Scoop the base mixture into your cake pan. Use a spoon or flat measuring cup to firmly press the mixture to form a base.
To prepare the filling:
Drain the cashews and discard the soaking liquid.
Add the cashews and rest of the ingredients to a high-speed blender. Blend until the mixture is as smooth as possible and forms a thick cream. Add more sweetener or acidity to the mixture, if needed.
Pour the filling over the base and smooth the surface with a spoon or spatula. Cover the cake pan and set it aside in the fridge to set for at least 4 hours.
To make the fruity topping:
Puree the mango using a stand blender or hand blender (note 5).
Add the mango puree, passionfruit and cornstarch to a small saucepan. Bring the mixture to medium heat and whisk continuously until thickened. Remove from the heat.
When the bars have set, spread the mango topping on top. Set it aside in the fridge for at least 30 minutes to set further.
Remove the bars from the tin/container. Use a sharp knife to cut into servings. Enjoy immediately or store in an airtight container in the fridge for up to 5 days (the cheesecake will not 'melt' in the fridge).
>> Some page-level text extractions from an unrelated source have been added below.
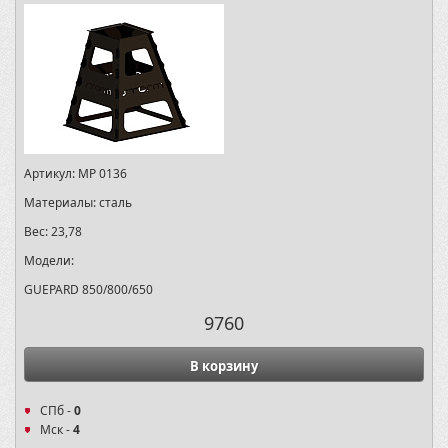
Артикул:
MP 0136
Материалы:
сталь
Вес:
23,78
Модели:
GUEPARD 850/800/650
9760
В корзину
СПб -
0
Мск -
4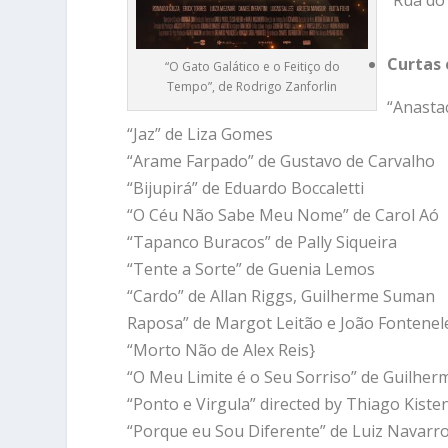
“Rua do
Curtas
“O Gato Galático e o Feitiço do
Tempo”, de Rodrigo Zanforlin
“Anastac
“Jaz” de Liza Gomes
“Arame Farpado” de Gustavo de Carvalho
“Bijupirá” de Eduardo Boccaletti
“O Céu Não Sabe Meu Nome” de Carol Aó
“Tapanco Buracos” de Pally Siqueira
“Tente a Sorte” de Guenia Lemos
“Cardo” de Allan Riggs, Guilherme Suman
Raposa” de Margot Leitão e João Fontenel
“Morto Não de Alex Reis}
“O Meu Limite é o Seu Sorriso” de Guilher
“Ponto e Virgula” directed by Thiago Kist
“Porque eu Sou Diferente” de Luiz Navarr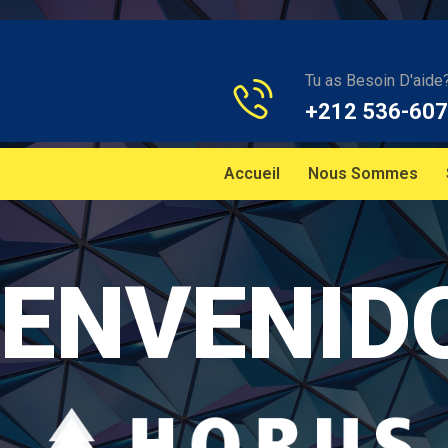
Tu as Besoin D'aide
+212 536-607
Accueil
Nous Sommes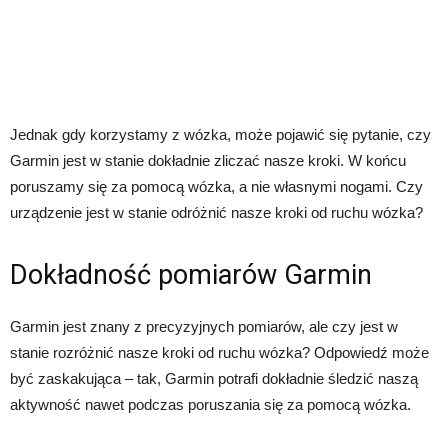
Jednak gdy korzystamy z wózka, może pojawić się pytanie, czy
Garmin jest w stanie dokładnie zliczać nasze kroki. W końcu
poruszamy się za pomocą wózka, a nie własnymi nogami. Czy
urządzenie jest w stanie odróżnić nasze kroki od ruchu wózka?
Dokładność pomiarów Garmin
Garmin jest znany z precyzyjnych pomiarów, ale czy jest w
stanie rozróżnić nasze kroki od ruchu wózka? Odpowiedź może
być zaskakująca – tak, Garmin potrafi dokładnie śledzić naszą
aktywność nawet podczas poruszania się za pomocą wózka.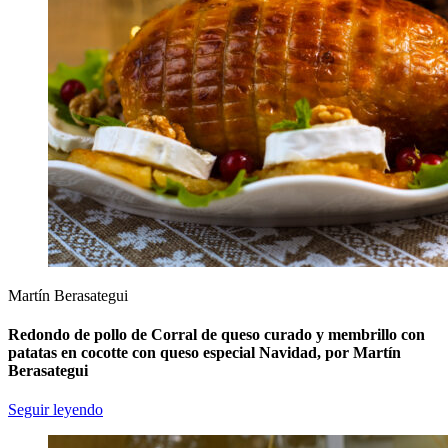
Martín Berasategui
Redondo de pollo de Corral de queso curado y membrillo con
patatas en cocotte con queso especial Navidad, por Martín
Berasategui
Seguir leyendo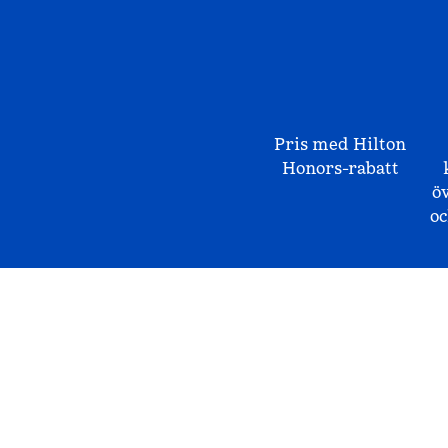
Pris med Hilton
Honors-rabatt
ö
o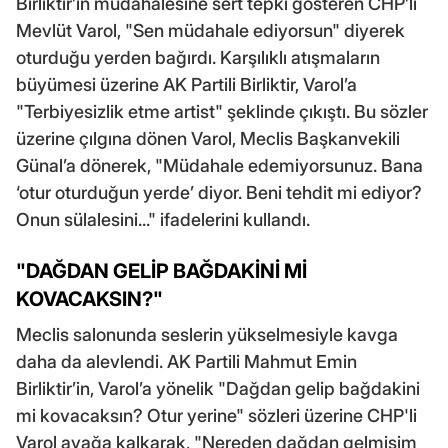
Birliktir’in müdahalesine sert tepki gösteren CHP’li
Mevlüt Varol, "Sen müdahale ediyorsun" diyerek
oturduğu yerden bağırdı. Karşılıklı atışmaların
büyümesi üzerine AK Partili Birliktir, Varol’a
"Terbiyesizlik etme artist" şeklinde çıkıştı. Bu sözler
üzerine çılgına dönen Varol, Meclis Başkanvekili
Günal’a dönerek, "Müdahale edemiyorsunuz. Bana
‘otur oturduğun yerde’ diyor. Beni tehdit mi ediyor?
Onun sülalesini..." ifadelerini kullandı.
"DAĞDAN GELİP BAĞDAKİNİ Mİ
KOVACAKSIN?"
Meclis salonunda seslerin yükselmesiyle kavga
daha da alevlendi. AK Partili Mahmut Emin
Birliktir’in, Varol’a yönelik "Dağdan gelip bağdakini
mi kovacaksın? Otur yerine" sözleri üzerine CHP'li
Varol ayağa kalkarak, "Nereden dağdan gelmişim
Alternatively, you can store the bars in the freezer for up to 1 month.
Notes
Alternatively, you can soak the dates and cashews in room temperature water for 4 hours or overnight.
This amount of maple syrup creates a mildly sweet bar. If you prefer desserts on the sweeter side, I'd recommend adding more maple syrup, to taste.
Alternatively, you may use 75g unrefined or refined coconut oil. Coconut oil is a little softer than cacao butter so your bars may be a little softer.
If you use passionfruit pulp, you may have some seeds in your filling. However, with a high-powered blender, the texture isn't too noticeable.
If you only have a stand blender, I'd recommend blending the mango before you make the filling. That way, you'll do less cleaning up!